Previously, the budget making process was a preserve of the Treasury and the political class. The game plan has however changed and public participation in the budget making process is now anchored in the Constitution.
The Treasury has already sought for public participation in this year’s budget-making process, a move many view to have been sparked by the need to avoid a similar beating meted out on the then minister for Finance for exclusion of the public in the 2011/12 budget-making process.
The minister was prevented from making the presentation of the budget speech in Parliament and instead a budget statement was read, which was completely deficient of the traditional pomp and colour that characterised past budget events.
Although the inclusion of the public in the budget-making process is a praiseworthy step given that the public is directly affected by the process both as recipient of services rendered by the government as well as the tax payer, challenges abound regarding the feasibility of such participation.
For instance, is there a mechanism in place to monitor the number of public submissions made? What is the criteria applied in accepting or rejecting the submissions? Is the criterion within the public knowledge?
It may still be too early to celebrate the dawn of public-driven budgeting since the process is riddled with a myriad of challenges ranging from among others infrastructural and financial factors.
Arguably, the country’s budgeting system is likely to remain marred by key weaknesses inherited from the previous system given that it is still under experimentation and the new Constitution dispensation is still ongoing.
Indeed, Kenya’s current budgeting infrastructure remains apparently basic and a lot needs to be done to build it up. Sound reforms in the budgeting system encompasses the entire budgeting cycle:
formulation, approval, implementation and audit. In spite of public inclusion in the budget-making process, Kenya’s budgeting reforms could possibly still be at the first two stages.
The immediate fundamental challenge is the creation of institutional infrastructure suitable for a modern budget process and the polishing up of skills of budget-making stakeholders.

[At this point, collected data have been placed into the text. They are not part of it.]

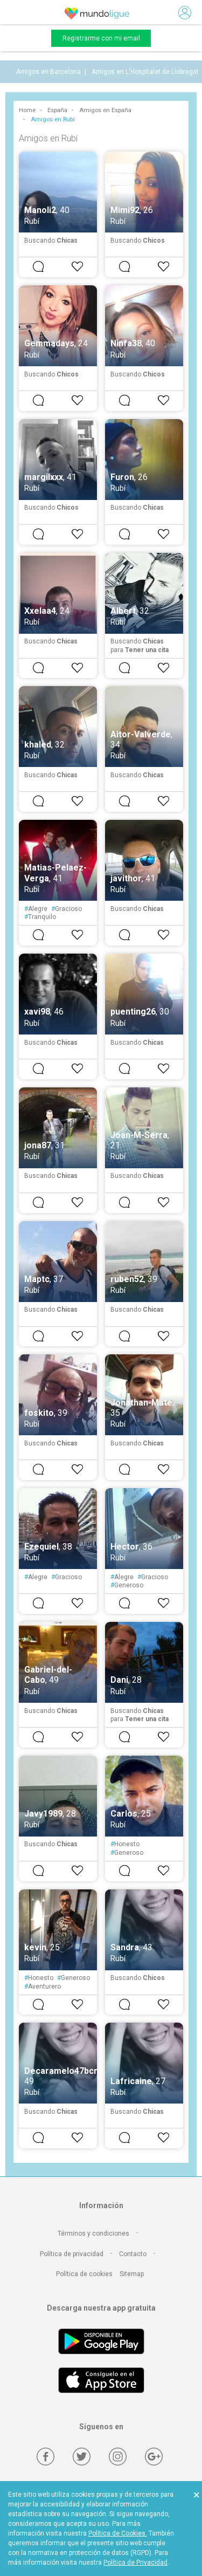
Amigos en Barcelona (48, 72)
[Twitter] (81, 2456)
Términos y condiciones (93, 2233)
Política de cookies (84, 2274)
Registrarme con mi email (101, 38)
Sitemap (132, 2274)
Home (27, 110)
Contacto (133, 2254)
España (57, 110)
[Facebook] (45, 2456)
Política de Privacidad (135, 2562)
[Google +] (154, 2456)
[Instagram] (118, 2456)
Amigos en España (105, 110)
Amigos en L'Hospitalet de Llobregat (145, 72)
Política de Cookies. (117, 2533)
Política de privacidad (71, 2254)
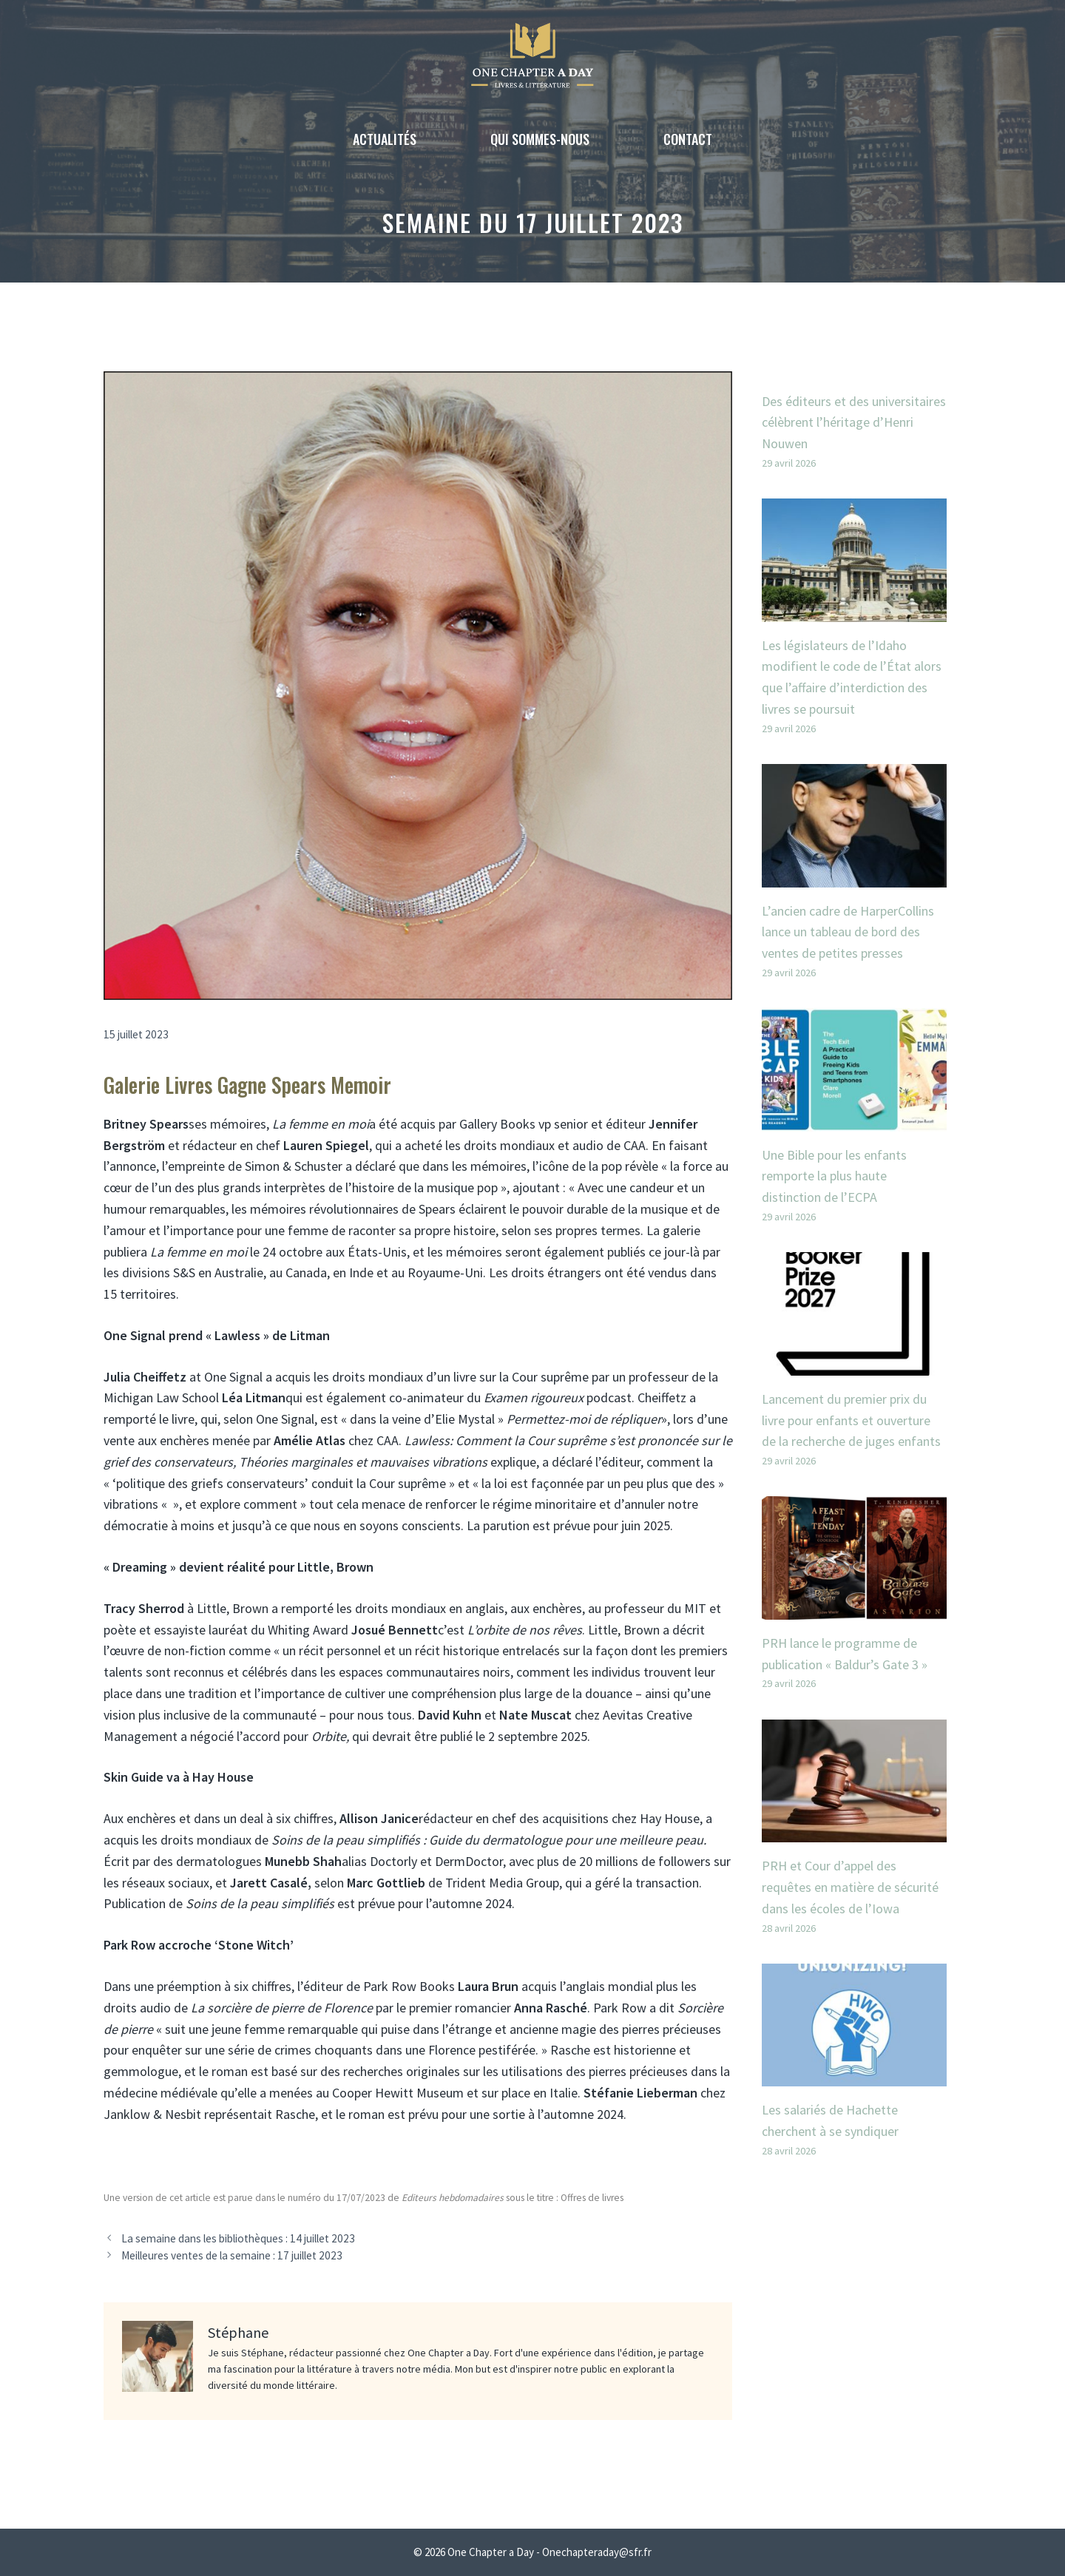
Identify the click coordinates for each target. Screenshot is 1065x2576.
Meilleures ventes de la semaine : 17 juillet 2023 (231, 2255)
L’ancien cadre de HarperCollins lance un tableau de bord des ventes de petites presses (848, 932)
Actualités (384, 139)
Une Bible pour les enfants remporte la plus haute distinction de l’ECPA (834, 1176)
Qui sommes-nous (539, 139)
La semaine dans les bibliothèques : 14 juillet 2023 (238, 2238)
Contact (687, 139)
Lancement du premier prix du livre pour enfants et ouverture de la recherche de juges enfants (851, 1420)
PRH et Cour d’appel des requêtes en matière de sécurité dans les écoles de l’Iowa (850, 1887)
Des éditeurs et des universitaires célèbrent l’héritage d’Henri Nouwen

A full understanding of the budget planning and preparation system is essential, not just to derive expenditure projections but to be able to advise policymakers on the feasibility and desirability of specific proposals from a short-term or long-term perspective.
Kenya has in the past applied the bottom-up budget preparation approach which has principally been driven by the requests from the ministries based on their spending.
Without a firm top-down limit, the ministry of Finance could only challenge proposals on technical or policy grounds, rather than in terms of affordability constraints and priorities within a fixed total.
Usually, the deficit arising through this procedure would not be sustainable. Since the country has in the past proven to be perennially over-optimistic in revenue forecasting, realistic revenue projections and the fiscal deficit need to be decided before the budget preparation procedure begins, not at some late stage just before or, worst of all, after its completion.
Those preparing the budget need to ensure that the preparation timetable is sufficient, and the process transparent and comprehensive so that there is no need for arbitrary expenditure cuts late in the process when revenue or borrowing constraints become clear.
Essentially, budgets are documents that express state governments’ power to act. Because budgets have so many functions, the process of writing one is often conflict-ridden, unsatisfactory to observers and participants and flawed in its outcomes.
The central function of a budget – the decision of how much to spend for what – will always create disputes, and no budget will ever satisfy everyone.